Я попыталась распахнуть окно, чтобы впустить воздух, но оно приоткрылось лишь на несколько сантиметров, да и воздух снаружи был все еще жарким и вязким. Жесткие, чем-то перепачканные занавески; ковер — в пятнах и проплешинах; дырявое одеяло. Я положила на стул фотографию, кошелек и телефон.
В соседней комнате завыла женщина и прекращать не собиралась. Этажом ниже на полную громкость включили мыльную оперу. Где-то что-то разбилось.
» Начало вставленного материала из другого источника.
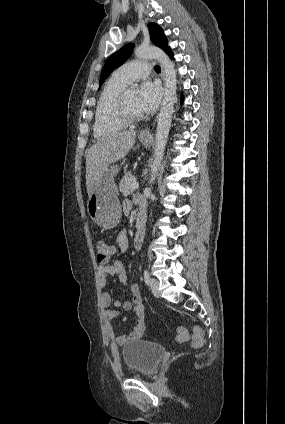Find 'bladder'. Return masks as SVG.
I'll use <instances>...</instances> for the list:
<instances>
[{"mask_svg": "<svg viewBox=\"0 0 285 424\" xmlns=\"http://www.w3.org/2000/svg\"><path fill=\"white\" fill-rule=\"evenodd\" d=\"M163 354V347L147 340H133L124 344L120 349L126 369L132 374L154 372Z\"/></svg>", "mask_w": 285, "mask_h": 424, "instance_id": "31cf9c89", "label": "bladder"}]
</instances>
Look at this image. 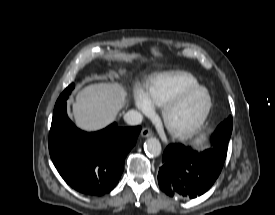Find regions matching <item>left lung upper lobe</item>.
Listing matches in <instances>:
<instances>
[{
	"label": "left lung upper lobe",
	"instance_id": "1",
	"mask_svg": "<svg viewBox=\"0 0 275 215\" xmlns=\"http://www.w3.org/2000/svg\"><path fill=\"white\" fill-rule=\"evenodd\" d=\"M232 132V117L229 116L222 122L213 133L210 139L211 148L203 151L213 158L224 162L227 155V147ZM228 134V135H227Z\"/></svg>",
	"mask_w": 275,
	"mask_h": 215
}]
</instances>
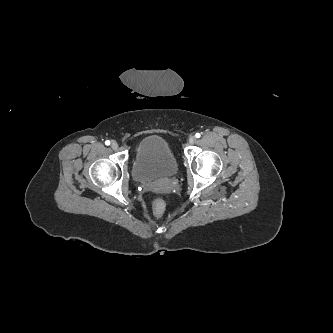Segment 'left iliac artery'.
I'll list each match as a JSON object with an SVG mask.
<instances>
[{"label": "left iliac artery", "mask_w": 333, "mask_h": 333, "mask_svg": "<svg viewBox=\"0 0 333 333\" xmlns=\"http://www.w3.org/2000/svg\"><path fill=\"white\" fill-rule=\"evenodd\" d=\"M195 136H196V138H200L201 135H200V133H196Z\"/></svg>", "instance_id": "1"}]
</instances>
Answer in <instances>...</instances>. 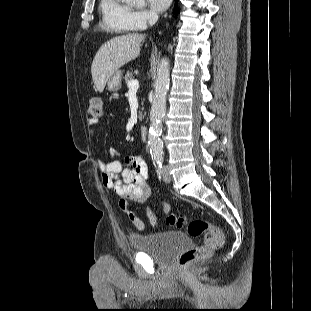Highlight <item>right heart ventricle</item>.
I'll return each instance as SVG.
<instances>
[{"mask_svg":"<svg viewBox=\"0 0 311 311\" xmlns=\"http://www.w3.org/2000/svg\"><path fill=\"white\" fill-rule=\"evenodd\" d=\"M99 12L104 29L120 34L133 30L129 21L131 9L123 0H100Z\"/></svg>","mask_w":311,"mask_h":311,"instance_id":"right-heart-ventricle-1","label":"right heart ventricle"}]
</instances>
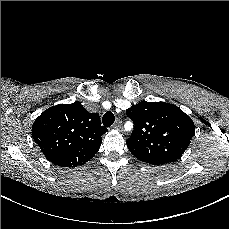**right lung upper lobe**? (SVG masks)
<instances>
[{
  "label": "right lung upper lobe",
  "instance_id": "cb5924a9",
  "mask_svg": "<svg viewBox=\"0 0 229 229\" xmlns=\"http://www.w3.org/2000/svg\"><path fill=\"white\" fill-rule=\"evenodd\" d=\"M106 132L100 116L80 102L50 107L32 126L33 139L45 157L62 167H76L93 158Z\"/></svg>",
  "mask_w": 229,
  "mask_h": 229
}]
</instances>
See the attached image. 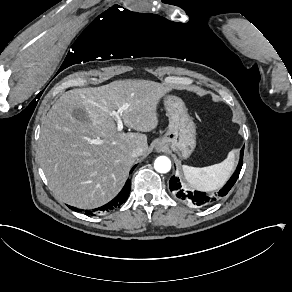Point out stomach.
<instances>
[{
	"label": "stomach",
	"mask_w": 292,
	"mask_h": 292,
	"mask_svg": "<svg viewBox=\"0 0 292 292\" xmlns=\"http://www.w3.org/2000/svg\"><path fill=\"white\" fill-rule=\"evenodd\" d=\"M166 110L169 114V124L165 135L155 144V151H164L170 146L183 158L189 157L193 152L195 140V126L187 114L184 103L177 97H169L165 101Z\"/></svg>",
	"instance_id": "obj_1"
}]
</instances>
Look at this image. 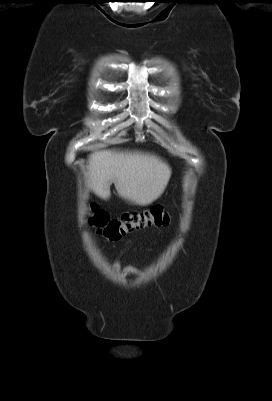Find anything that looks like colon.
Here are the masks:
<instances>
[{"label":"colon","mask_w":272,"mask_h":401,"mask_svg":"<svg viewBox=\"0 0 272 401\" xmlns=\"http://www.w3.org/2000/svg\"><path fill=\"white\" fill-rule=\"evenodd\" d=\"M91 210L93 213L90 224L96 229L97 234L111 241L119 240L129 233L147 227H164L170 222L169 214L160 206L125 212L119 217H110L96 205H92Z\"/></svg>","instance_id":"1"}]
</instances>
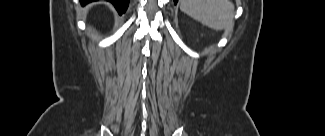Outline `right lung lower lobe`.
I'll use <instances>...</instances> for the list:
<instances>
[{
	"instance_id": "obj_1",
	"label": "right lung lower lobe",
	"mask_w": 325,
	"mask_h": 136,
	"mask_svg": "<svg viewBox=\"0 0 325 136\" xmlns=\"http://www.w3.org/2000/svg\"><path fill=\"white\" fill-rule=\"evenodd\" d=\"M91 1H95V0H81L82 4H86ZM107 1L111 2L114 5V7L117 9L120 15H122L126 11L129 4V0H107Z\"/></svg>"
}]
</instances>
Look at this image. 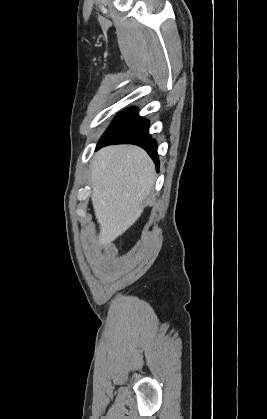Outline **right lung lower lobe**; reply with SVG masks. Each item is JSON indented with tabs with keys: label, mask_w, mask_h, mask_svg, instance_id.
Returning a JSON list of instances; mask_svg holds the SVG:
<instances>
[{
	"label": "right lung lower lobe",
	"mask_w": 267,
	"mask_h": 419,
	"mask_svg": "<svg viewBox=\"0 0 267 419\" xmlns=\"http://www.w3.org/2000/svg\"><path fill=\"white\" fill-rule=\"evenodd\" d=\"M149 122L138 116L137 109L129 108L120 112L101 137L96 150L110 144H134L147 151L159 168L157 143L148 135Z\"/></svg>",
	"instance_id": "right-lung-lower-lobe-1"
}]
</instances>
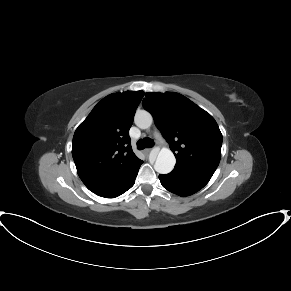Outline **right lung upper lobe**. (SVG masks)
Instances as JSON below:
<instances>
[{
    "label": "right lung upper lobe",
    "mask_w": 291,
    "mask_h": 291,
    "mask_svg": "<svg viewBox=\"0 0 291 291\" xmlns=\"http://www.w3.org/2000/svg\"><path fill=\"white\" fill-rule=\"evenodd\" d=\"M143 91L110 94L73 136L72 156L86 187L101 193L119 187L143 162L132 151L129 129Z\"/></svg>",
    "instance_id": "right-lung-upper-lobe-1"
}]
</instances>
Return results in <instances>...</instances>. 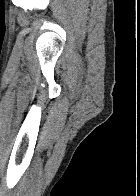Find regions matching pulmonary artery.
<instances>
[{"mask_svg": "<svg viewBox=\"0 0 140 196\" xmlns=\"http://www.w3.org/2000/svg\"><path fill=\"white\" fill-rule=\"evenodd\" d=\"M29 192H43V191H29Z\"/></svg>", "mask_w": 140, "mask_h": 196, "instance_id": "1", "label": "pulmonary artery"}]
</instances>
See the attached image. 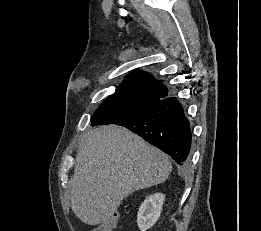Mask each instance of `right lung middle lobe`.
I'll return each instance as SVG.
<instances>
[{
    "mask_svg": "<svg viewBox=\"0 0 261 231\" xmlns=\"http://www.w3.org/2000/svg\"><path fill=\"white\" fill-rule=\"evenodd\" d=\"M162 99L139 88H120L109 96L91 118V125L115 124L133 117Z\"/></svg>",
    "mask_w": 261,
    "mask_h": 231,
    "instance_id": "obj_1",
    "label": "right lung middle lobe"
}]
</instances>
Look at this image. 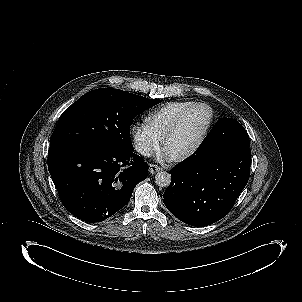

Вероятно, какие-то номера здесь снимали и обычные люди, у которых была просто черная полоса в жизни, но в моем крыле жили сломленные, и среди них я чувствовала себя своей.
Было уже поздно, а я за целый день так ничего и не съела. Удивительно, что я вообще испытывала голод, — но в животе урчало, поэтому я вышла в закусочную напротив. Я села за столик, как велела табличка при входе, и заказала тосты с сыром, картошку фри и шоколадный коктейль, опасаясь, что ничто не сможет заполнить пустоту внутри.
Обратно я возвращалась в кромешной тьме. Я спросила у служащей мотеля, найдется ли у них зубная щетка. Она ответила, что ее можно купить в аптеке через дорогу, но потом протянула забытый кем-то новый дорожный набор, все еще упакованный в пленку. В нем оказались маленькая щеточка и крохотный тюбик с пастой. Я прошла мимо соседа — он по-прежнему смотрел в окно.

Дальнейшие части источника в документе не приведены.